GOAL OF THE EXERCISE - Please filter the data down to the lines that include the word "auto" and copy them.

- Opening Delimiter -

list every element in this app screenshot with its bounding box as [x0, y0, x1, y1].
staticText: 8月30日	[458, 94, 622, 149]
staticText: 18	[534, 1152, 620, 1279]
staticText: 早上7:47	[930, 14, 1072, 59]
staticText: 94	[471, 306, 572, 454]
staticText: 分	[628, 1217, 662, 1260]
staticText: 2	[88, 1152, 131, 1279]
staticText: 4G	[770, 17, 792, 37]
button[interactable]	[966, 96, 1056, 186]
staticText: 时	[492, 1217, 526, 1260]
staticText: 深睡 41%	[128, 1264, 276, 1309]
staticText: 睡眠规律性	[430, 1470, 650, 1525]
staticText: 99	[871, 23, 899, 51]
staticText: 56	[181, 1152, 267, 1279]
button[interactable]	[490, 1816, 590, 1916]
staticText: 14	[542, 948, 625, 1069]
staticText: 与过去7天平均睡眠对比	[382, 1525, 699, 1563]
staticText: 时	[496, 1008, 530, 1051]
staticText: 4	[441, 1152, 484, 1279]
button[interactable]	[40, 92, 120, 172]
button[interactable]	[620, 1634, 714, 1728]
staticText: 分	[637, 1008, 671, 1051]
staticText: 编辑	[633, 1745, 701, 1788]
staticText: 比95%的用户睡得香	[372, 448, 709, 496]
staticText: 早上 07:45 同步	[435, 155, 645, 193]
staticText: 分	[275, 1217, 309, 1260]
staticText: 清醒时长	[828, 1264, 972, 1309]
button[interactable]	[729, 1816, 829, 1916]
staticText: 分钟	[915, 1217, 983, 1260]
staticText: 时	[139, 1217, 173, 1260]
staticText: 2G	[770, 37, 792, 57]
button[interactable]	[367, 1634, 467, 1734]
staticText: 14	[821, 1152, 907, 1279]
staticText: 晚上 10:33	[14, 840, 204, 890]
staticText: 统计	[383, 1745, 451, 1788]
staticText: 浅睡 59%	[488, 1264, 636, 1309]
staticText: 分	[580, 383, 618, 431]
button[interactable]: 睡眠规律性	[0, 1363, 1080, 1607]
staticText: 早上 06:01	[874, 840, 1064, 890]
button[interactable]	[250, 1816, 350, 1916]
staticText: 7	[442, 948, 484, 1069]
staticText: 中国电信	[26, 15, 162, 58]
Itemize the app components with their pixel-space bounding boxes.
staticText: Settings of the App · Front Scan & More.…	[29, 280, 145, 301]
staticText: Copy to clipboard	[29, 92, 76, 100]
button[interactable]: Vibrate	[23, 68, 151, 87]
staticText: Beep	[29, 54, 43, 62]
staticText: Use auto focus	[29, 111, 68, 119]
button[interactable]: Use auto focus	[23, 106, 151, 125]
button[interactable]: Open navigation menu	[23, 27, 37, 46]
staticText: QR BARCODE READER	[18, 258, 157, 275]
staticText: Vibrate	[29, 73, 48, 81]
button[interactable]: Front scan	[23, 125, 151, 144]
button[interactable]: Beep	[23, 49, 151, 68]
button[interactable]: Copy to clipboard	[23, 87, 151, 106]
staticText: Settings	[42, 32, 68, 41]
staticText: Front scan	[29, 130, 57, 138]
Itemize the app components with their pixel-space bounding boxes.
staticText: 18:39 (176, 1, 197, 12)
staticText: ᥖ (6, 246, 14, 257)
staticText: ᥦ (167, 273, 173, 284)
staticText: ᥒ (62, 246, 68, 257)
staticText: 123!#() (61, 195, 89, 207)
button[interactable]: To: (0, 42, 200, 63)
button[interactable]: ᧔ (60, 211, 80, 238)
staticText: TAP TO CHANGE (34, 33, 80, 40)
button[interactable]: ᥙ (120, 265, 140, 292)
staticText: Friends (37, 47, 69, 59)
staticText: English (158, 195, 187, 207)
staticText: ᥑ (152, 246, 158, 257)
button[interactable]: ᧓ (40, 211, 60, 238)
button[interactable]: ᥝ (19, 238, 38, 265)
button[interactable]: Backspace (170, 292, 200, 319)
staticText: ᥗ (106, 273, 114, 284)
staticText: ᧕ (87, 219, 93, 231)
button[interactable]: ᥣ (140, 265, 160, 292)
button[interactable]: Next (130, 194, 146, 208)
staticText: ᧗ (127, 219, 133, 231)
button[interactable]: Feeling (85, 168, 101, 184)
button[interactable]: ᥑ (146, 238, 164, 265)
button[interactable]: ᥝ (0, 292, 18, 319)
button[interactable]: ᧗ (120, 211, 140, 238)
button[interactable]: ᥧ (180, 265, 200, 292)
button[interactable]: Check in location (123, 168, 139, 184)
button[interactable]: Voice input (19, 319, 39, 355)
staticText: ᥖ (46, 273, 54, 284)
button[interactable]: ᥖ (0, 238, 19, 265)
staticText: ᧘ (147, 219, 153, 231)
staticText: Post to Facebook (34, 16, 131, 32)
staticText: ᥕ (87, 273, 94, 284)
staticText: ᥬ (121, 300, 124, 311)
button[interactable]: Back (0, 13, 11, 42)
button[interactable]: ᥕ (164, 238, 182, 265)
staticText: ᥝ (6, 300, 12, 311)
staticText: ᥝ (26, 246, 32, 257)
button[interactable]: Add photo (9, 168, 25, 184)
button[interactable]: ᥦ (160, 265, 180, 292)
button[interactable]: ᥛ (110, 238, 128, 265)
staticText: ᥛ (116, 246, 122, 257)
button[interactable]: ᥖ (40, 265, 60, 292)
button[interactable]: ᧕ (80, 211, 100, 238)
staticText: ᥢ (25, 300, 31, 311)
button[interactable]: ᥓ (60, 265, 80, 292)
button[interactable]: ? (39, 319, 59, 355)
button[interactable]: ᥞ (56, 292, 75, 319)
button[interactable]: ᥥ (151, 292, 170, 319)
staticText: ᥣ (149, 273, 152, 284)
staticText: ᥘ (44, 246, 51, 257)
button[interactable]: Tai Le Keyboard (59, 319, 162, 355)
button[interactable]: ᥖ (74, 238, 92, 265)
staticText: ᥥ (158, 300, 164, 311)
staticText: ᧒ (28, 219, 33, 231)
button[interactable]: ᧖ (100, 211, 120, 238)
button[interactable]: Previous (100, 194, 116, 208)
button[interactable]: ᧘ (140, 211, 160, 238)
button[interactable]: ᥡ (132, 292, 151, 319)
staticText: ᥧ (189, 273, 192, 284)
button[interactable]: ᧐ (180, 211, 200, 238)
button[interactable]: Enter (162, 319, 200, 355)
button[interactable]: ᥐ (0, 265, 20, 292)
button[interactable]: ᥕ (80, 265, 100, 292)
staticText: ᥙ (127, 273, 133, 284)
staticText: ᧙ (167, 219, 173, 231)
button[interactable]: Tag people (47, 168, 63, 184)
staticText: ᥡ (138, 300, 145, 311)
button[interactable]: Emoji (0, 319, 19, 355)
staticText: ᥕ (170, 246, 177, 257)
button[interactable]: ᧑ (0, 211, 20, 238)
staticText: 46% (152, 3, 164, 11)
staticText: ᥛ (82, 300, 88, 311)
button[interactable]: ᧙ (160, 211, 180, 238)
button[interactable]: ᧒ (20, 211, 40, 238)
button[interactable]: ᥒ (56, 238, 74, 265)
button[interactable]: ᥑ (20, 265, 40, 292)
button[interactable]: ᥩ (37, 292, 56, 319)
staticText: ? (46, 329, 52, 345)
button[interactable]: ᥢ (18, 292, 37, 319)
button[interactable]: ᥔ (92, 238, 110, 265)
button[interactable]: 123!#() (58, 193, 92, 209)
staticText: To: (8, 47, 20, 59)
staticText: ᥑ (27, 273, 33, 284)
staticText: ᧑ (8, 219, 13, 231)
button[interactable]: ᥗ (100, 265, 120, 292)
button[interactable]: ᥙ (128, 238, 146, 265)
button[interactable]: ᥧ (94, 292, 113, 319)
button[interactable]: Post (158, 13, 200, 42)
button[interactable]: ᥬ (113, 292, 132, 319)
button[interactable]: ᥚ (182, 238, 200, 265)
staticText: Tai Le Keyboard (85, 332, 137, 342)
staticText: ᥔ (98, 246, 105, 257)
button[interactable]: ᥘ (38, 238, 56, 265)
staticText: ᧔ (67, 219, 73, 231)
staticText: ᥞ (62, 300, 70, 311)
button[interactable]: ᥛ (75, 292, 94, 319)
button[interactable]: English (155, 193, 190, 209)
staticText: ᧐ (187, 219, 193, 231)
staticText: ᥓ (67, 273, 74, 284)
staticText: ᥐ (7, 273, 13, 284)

- Closing Delimiter -

EXERCISE RESULT -
staticText: Use auto focus	[29, 111, 68, 119]
button[interactable]: Use auto focus	[23, 106, 151, 125]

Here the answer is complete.